(RECORDS SUPPLIED Opens)
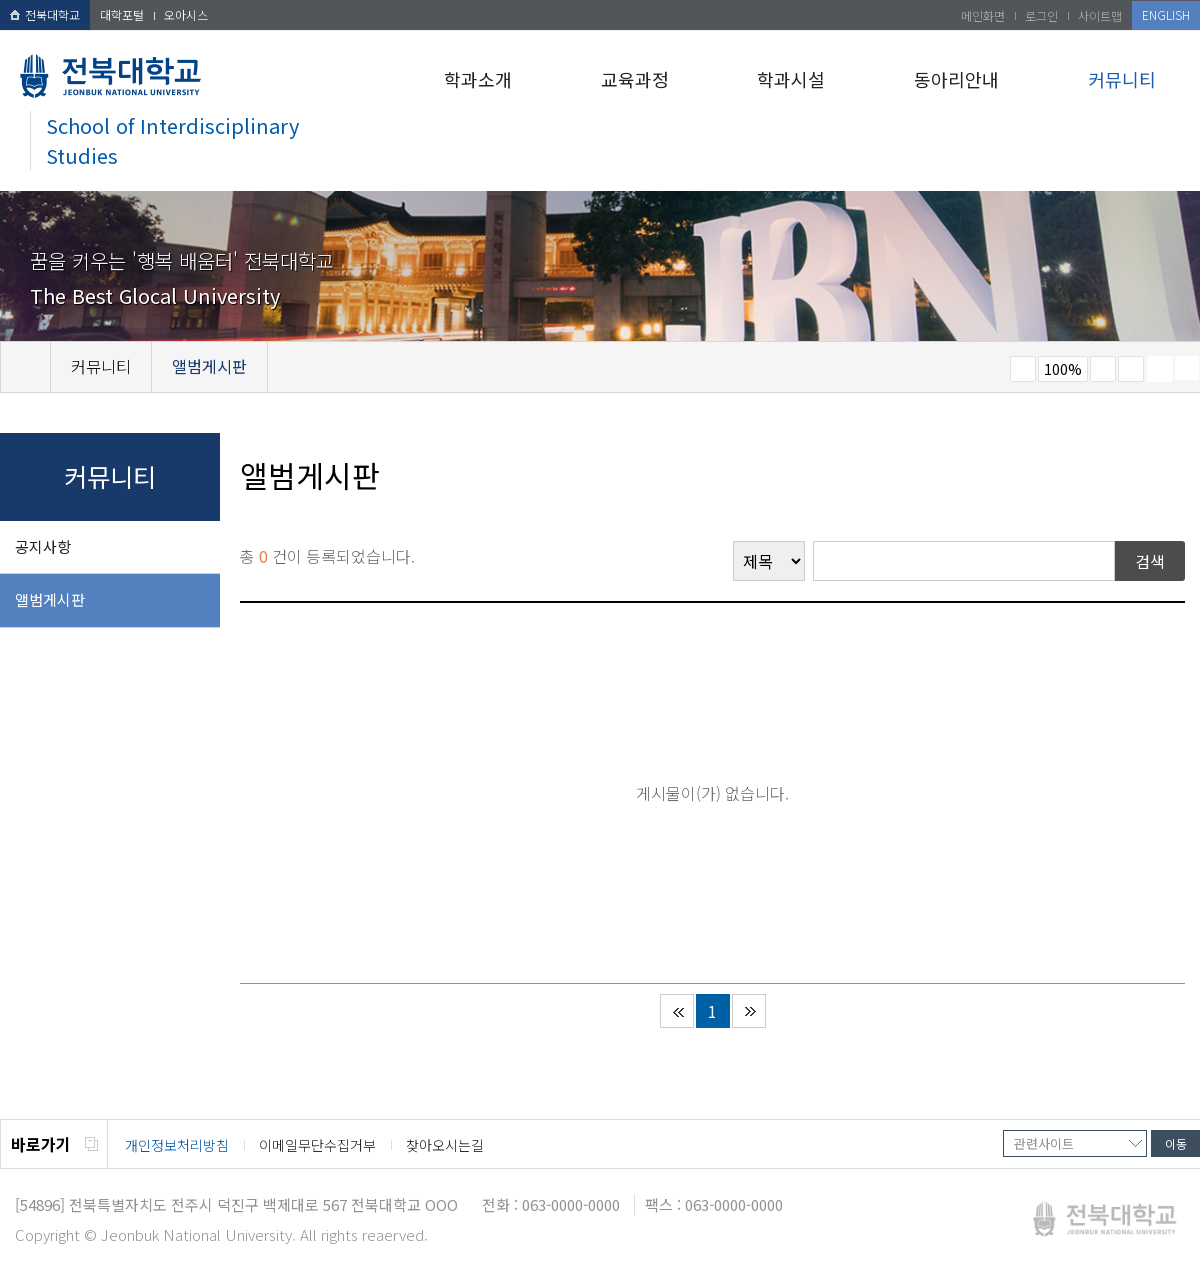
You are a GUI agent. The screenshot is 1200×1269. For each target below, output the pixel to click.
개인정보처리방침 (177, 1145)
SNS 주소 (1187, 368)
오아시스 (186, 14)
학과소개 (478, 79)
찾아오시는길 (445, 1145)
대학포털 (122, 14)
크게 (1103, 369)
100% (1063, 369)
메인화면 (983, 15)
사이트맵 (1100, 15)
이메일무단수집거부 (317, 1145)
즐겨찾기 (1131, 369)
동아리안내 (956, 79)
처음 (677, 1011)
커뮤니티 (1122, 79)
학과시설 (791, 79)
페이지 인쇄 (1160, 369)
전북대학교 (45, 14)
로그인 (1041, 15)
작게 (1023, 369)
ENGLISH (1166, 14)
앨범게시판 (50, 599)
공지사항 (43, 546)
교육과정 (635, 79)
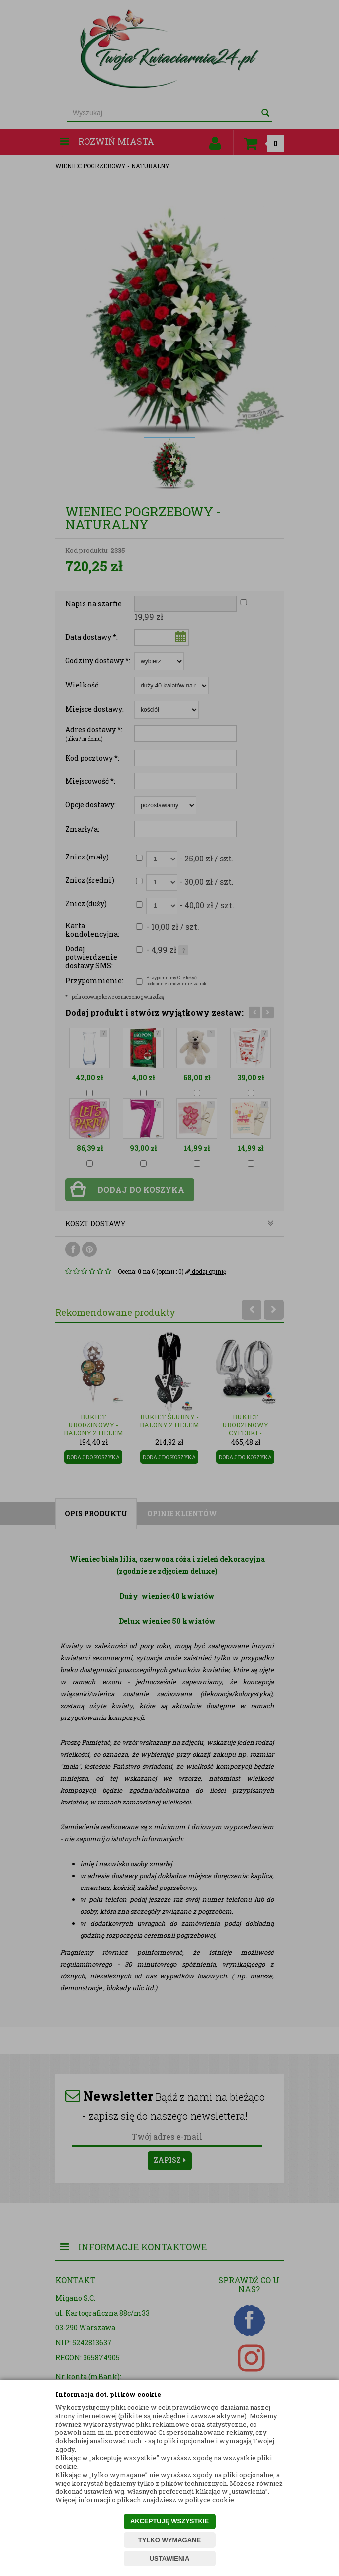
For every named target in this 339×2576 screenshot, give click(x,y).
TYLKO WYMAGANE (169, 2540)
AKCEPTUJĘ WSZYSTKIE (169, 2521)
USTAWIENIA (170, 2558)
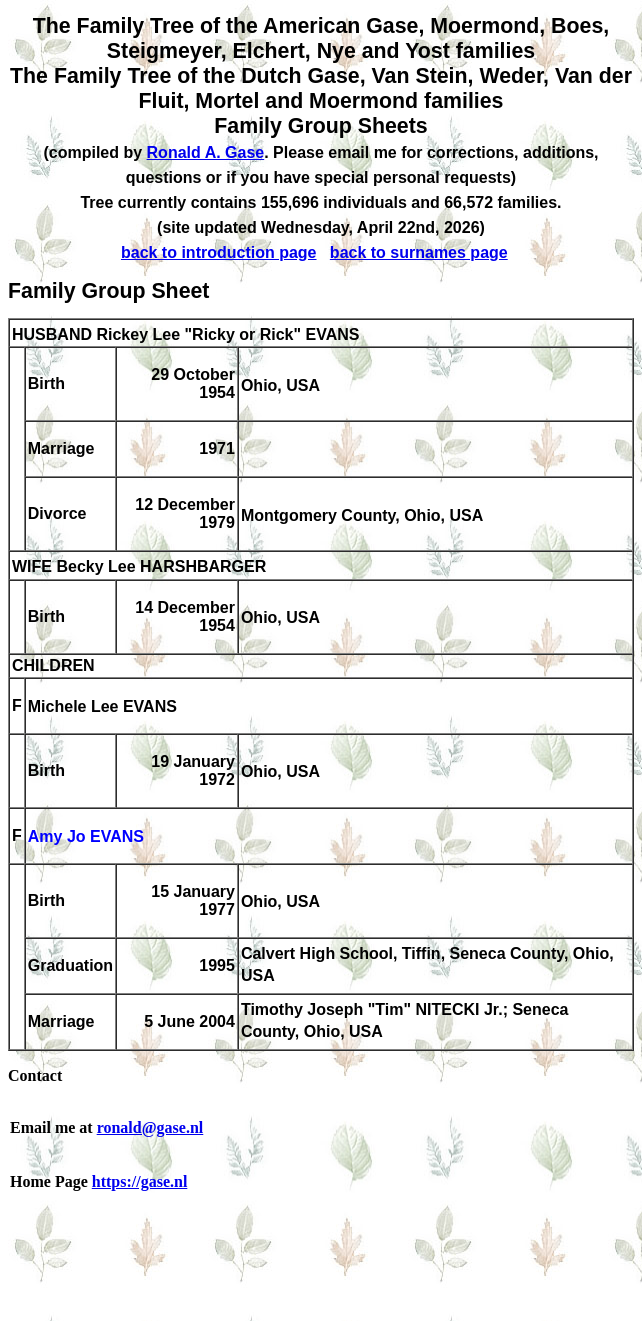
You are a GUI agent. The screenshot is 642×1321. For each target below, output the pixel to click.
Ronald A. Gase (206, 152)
(RECORDS SUPPLIED Closes)
### WORK REQUIRED
Looking at the records above, state the number of lines where the word "each" occurs, and write nothing beyond it.

### OUTPUT OF THE EXERCISE
2